I'm a pretty small pet breeder, with only my second litter on the way now  I have four girls and two boys, so without further ado, meet the gang!

This is my favourite boy, Elf, who is a bone agouti longcoat rex. (We think... a breeder at a show he went to thought he might have been colourpoint beige ) 









Here's Arry the mystery mouse, another longcoat rex... feel free to join the speculation on his colouration (and get the longer explanation) on this thread: http://fancymicebreeders.com/phpBB3/viewtopic.php?f=18&t=8427









One of Arry's sister, Siamese rex girl Jazzy. She moulted out all her curls sadly and looks like a normal shorthair now. 









Arry and Jazzy's sister, Leah, a black tan. 









This is Dawn, not a fancy mouse like the others who are all pedigreed, just a pet shop girl, fawn with white longhair. I still love her  









And here is sweet little Poppy, pink-eyed white longcoat rex! 

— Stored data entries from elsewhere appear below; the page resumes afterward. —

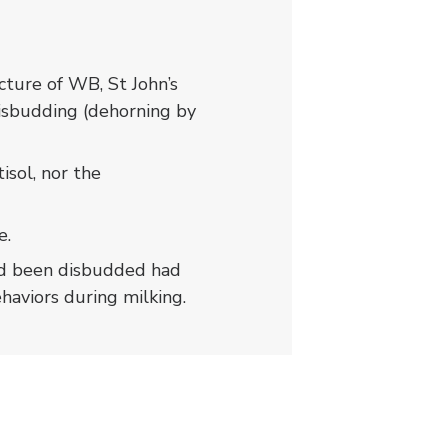
ture of WB, St John’s
disbudding (dehorning by
isol, nor the
e.
 had been disbudded had
ehaviors during milking.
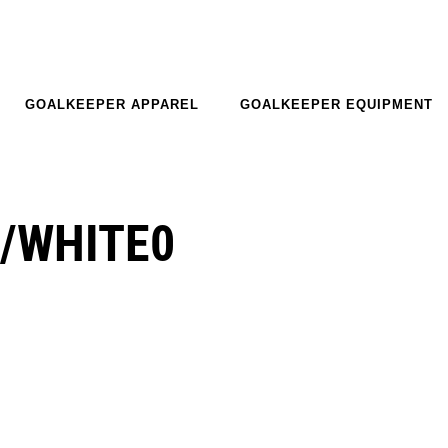
GOALKEEPER APPAREL
GOALKEEPER EQUIPMENT
/WHITE0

That's the lot - for now - hope you enjoy :d


----------



## Sylviemouse (Jul 12, 2011)

Cutie pets!


----------



## Cassirox12 (Aug 27, 2011)

Very cute  I do love Leah. Some healthy looking mice!


----------



## PPVallhunds (Jul 26, 2010)

love Arry


----------



## Victoria (Aug 27, 2011)

Rebel, lovely meeces every one of them, pet shop mice are as adorable as pedigreed mice and can be just as wonderful as pets. I am looking forward to pics of the second litter viewtopic.php?f=21&t=8429# - Vicki


----------



## zoocrewmice (May 5, 2009)

Arry looks like a black merle rex to me - they are all really cute!


----------



## moustress (Sep 25, 2009)

Elf looks like a little mischief maker. I love the splashed or merle or whatever; I guess it's unlikely to be s splashed given your location...and the tan on Leah looks very deep. Nice!


----------